I say "ostensibly" because this column strikes me as a gratuitous shot at all attorneys that litigate class actions. For example, the column digresses from the factual discussion about the Kentucky attorneys to offer this:
“With criminal prosecutions of class action attorneys who have made millions of dollars off their cases unfolding through indictments from New York to Mississippi to Kentucky, government officials are starting to call for more scrutiny of such litigation.

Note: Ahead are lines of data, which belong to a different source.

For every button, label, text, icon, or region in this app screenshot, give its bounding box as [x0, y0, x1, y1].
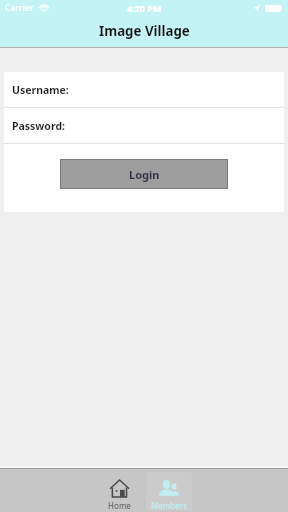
staticText: Members [151, 500, 187, 511]
staticText: Home [108, 500, 131, 511]
button[interactable]: Password: [4, 108, 284, 143]
staticText: Login [129, 167, 160, 182]
button[interactable]: Login [60, 159, 228, 189]
button[interactable]: Members [144, 469, 194, 512]
staticText: 4:20 PM [127, 2, 162, 14]
staticText: Image Village [99, 22, 190, 40]
staticText: Carrier [5, 2, 34, 14]
staticText: Password: [12, 119, 65, 133]
button[interactable]: Home [94, 469, 144, 512]
button[interactable]: Username: [4, 72, 284, 107]
staticText: Username: [12, 83, 69, 97]
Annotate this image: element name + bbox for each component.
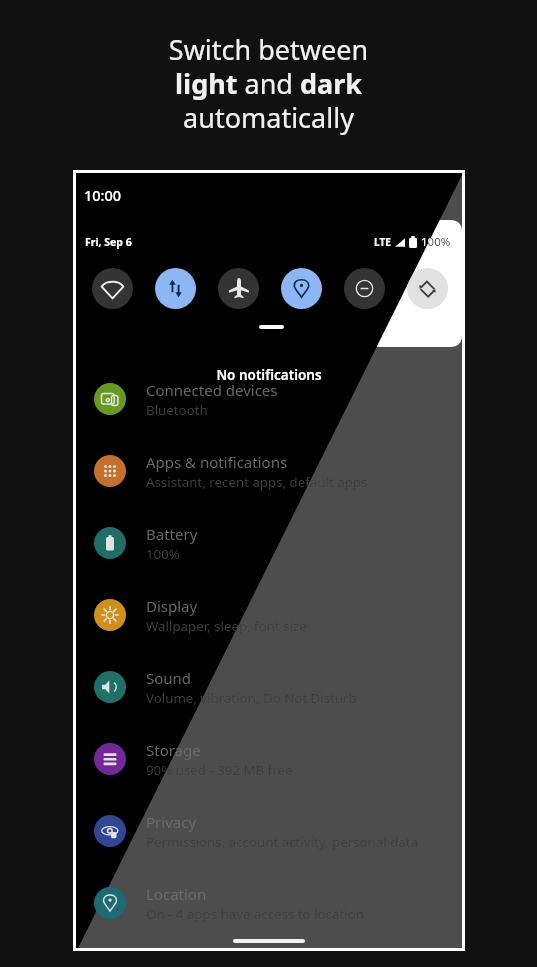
button[interactable]: Storage [76, 723, 462, 795]
staticText: 10:00 [84, 185, 122, 205]
button[interactable]: Do not disturb [344, 268, 385, 309]
staticText: 90% used - 392 MB free [146, 761, 293, 779]
button[interactable]: Connected devices [76, 363, 462, 435]
staticText: 90% used - 392 MB free [146, 761, 293, 779]
staticText: Volume, vibration, Do Not Disturb [146, 689, 357, 707]
staticText: Wallpaper, sleep, font size [146, 617, 307, 635]
button[interactable]: Auto rotate [407, 268, 448, 309]
staticText: Location [146, 884, 207, 904]
button[interactable]: Location [281, 268, 322, 309]
button[interactable]: Airplane mode [218, 268, 259, 309]
staticText: Volume, vibration, Do Not Disturb [146, 689, 357, 707]
staticText: Location [146, 884, 207, 904]
button[interactable]: Location [76, 867, 462, 939]
staticText: LTE [374, 235, 391, 249]
staticText: Connected devices [146, 380, 278, 400]
staticText: Battery [146, 524, 198, 544]
staticText: Permissions, account activity, personal … [146, 833, 419, 851]
button[interactable]: Privacy [76, 795, 462, 867]
staticText: Bluetooth [146, 401, 208, 419]
staticText: Sound [146, 668, 192, 688]
button[interactable]: Wi-Fi [92, 268, 133, 309]
staticText: Wallpaper, sleep, font size [146, 617, 307, 635]
staticText: Fri, Sep 6 [85, 235, 132, 249]
button[interactable]: Storage [76, 723, 462, 795]
staticText: Display [146, 596, 198, 616]
staticText: LTE [374, 235, 391, 249]
button[interactable]: Airplane mode [218, 268, 259, 309]
staticText: Display [146, 596, 198, 616]
button[interactable]: Airplane mode [218, 268, 259, 309]
staticText: Connected devices [146, 380, 278, 400]
button[interactable]: Sound [76, 651, 462, 723]
staticText: No notifications [76, 366, 462, 384]
staticText: Connected devices [146, 380, 278, 400]
button[interactable]: Apps & notifications [76, 435, 462, 507]
button[interactable]: Location [281, 268, 322, 309]
staticText: 10:00 [84, 185, 122, 205]
staticText: 100% [146, 545, 180, 563]
button[interactable]: Auto rotate [407, 268, 448, 309]
button[interactable]: Do not disturb [344, 268, 385, 309]
button[interactable]: Storage [76, 723, 462, 795]
button[interactable]: Apps & notifications [76, 435, 462, 507]
button[interactable]: Mobile data [155, 268, 196, 309]
button[interactable]: Mobile data [155, 268, 196, 309]
button[interactable]: Battery [76, 507, 462, 579]
button[interactable]: Mobile data [155, 268, 196, 309]
button[interactable]: Sound [76, 651, 462, 723]
button[interactable]: Privacy [76, 795, 462, 867]
staticText: No notifications [76, 366, 462, 384]
staticText: Sound [146, 668, 192, 688]
button[interactable]: Wi-Fi [92, 268, 133, 309]
button[interactable]: Connected devices [76, 363, 462, 435]
staticText: Storage [146, 740, 201, 760]
staticText: 100% [421, 234, 451, 250]
button[interactable]: Apps & notifications [76, 435, 462, 507]
staticText: Storage [146, 740, 201, 760]
staticText: Assistant, recent apps, default apps [146, 473, 368, 491]
staticText: Storage [146, 740, 201, 760]
button[interactable]: Privacy [76, 795, 462, 867]
button[interactable]: Wi-Fi [92, 268, 133, 309]
button[interactable]: Display [76, 579, 462, 651]
button[interactable]: Battery [76, 507, 462, 579]
staticText: 100% [421, 234, 451, 250]
staticText: Fri, Sep 6 [85, 235, 132, 249]
staticText: Apps & notifications [146, 452, 288, 472]
staticText: Permissions, account activity, personal … [146, 833, 419, 851]
staticText: 100% [421, 234, 451, 250]
staticText: Apps & notifications [146, 452, 288, 472]
button[interactable]: Connected devices [76, 363, 462, 435]
staticText: Privacy [146, 812, 197, 832]
button[interactable]: Location [281, 268, 322, 309]
staticText: Assistant, recent apps, default apps [146, 473, 368, 491]
staticText: 10:00 [84, 185, 122, 205]
staticText: Location [146, 884, 207, 904]
staticText: Sound [146, 668, 192, 688]
staticText: On - 4 apps have access to location [146, 905, 364, 923]
button[interactable]: Do not disturb [344, 268, 385, 309]
staticText: Display [146, 596, 198, 616]
button[interactable]: Battery [76, 507, 462, 579]
staticText: Assistant, recent apps, default apps [146, 473, 368, 491]
button[interactable]: Location [76, 867, 462, 939]
staticText: Apps & notifications [146, 452, 288, 472]
staticText: Wallpaper, sleep, font size [146, 617, 307, 635]
staticText: Battery [146, 524, 198, 544]
staticText: Bluetooth [146, 401, 208, 419]
button[interactable]: Location [76, 867, 462, 939]
staticText: No notifications [76, 366, 462, 384]
staticText: Volume, vibration, Do Not Disturb [146, 689, 357, 707]
button[interactable]: Display [76, 579, 462, 651]
button[interactable]: Sound [76, 651, 462, 723]
staticText: LTE [374, 235, 391, 249]
staticText: 100% [146, 545, 180, 563]
staticText: Permissions, account activity, personal … [146, 833, 419, 851]
staticText: On - 4 apps have access to location [146, 905, 364, 923]
button[interactable]: Auto rotate [407, 268, 448, 309]
staticText: Battery [146, 524, 198, 544]
staticText: Fri, Sep 6 [85, 235, 132, 249]
button[interactable]: Display [76, 579, 462, 651]
staticText: 100% [146, 545, 180, 563]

(Lynne Marek, Tough Year for Class Action Attorneys Continues (May 21, 2008) www.law.com.) "From New York to Mississippi to Kentucky..." From the sound of it, we have a pandemic of class action practitioners under indictment by prosecutors. In reality, the only other examples of such prosecutions include Mississippi lawyer Richard "Dickie" Scruggs and Melvyn Weiss and William Lerach, securities class action lawyers at the New York firm formerly known as Milberg Weiss.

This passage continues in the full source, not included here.